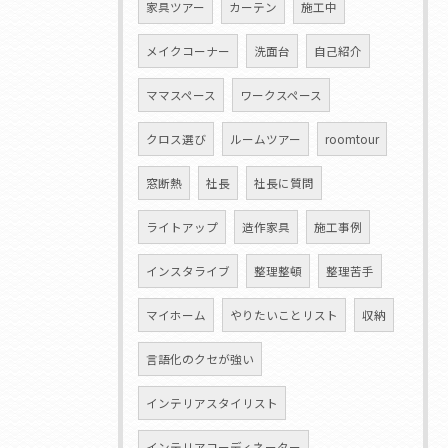
家具ツアー
カーテン
施工中
メイクコーナー
洗面台
自己紹介
ママスペース
ワークスペース
クロス選び
ルームツアー
roomtour
窓断熱
社長
社長に質問
ライトアップ
造作家具
施工事例
インスタライブ
整理整頓
整理苦手
マイホーム
やりたいことリスト
収納
言語化のクセが強い
インテリアスタイリスト
インテリアコーディネーター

○ ○ ○

Exercise objective: Reproduce each entry above word for word. Pictures are not part of the copy.

Solution for this problem:
家具ツアー
カーテン
施工中
メイクコーナー
洗面台
自己紹介
ママスペース
ワークスペース
クロス選び
ルームツアー
roomtour
窓断熱
社長
社長に質問
ライトアップ
造作家具
施工事例
インスタライブ
整理整頓
整理苦手
マイホーム
やりたいことリスト
収納
言語化のクセが強い
インテリアスタイリスト
インテリアコーディネーター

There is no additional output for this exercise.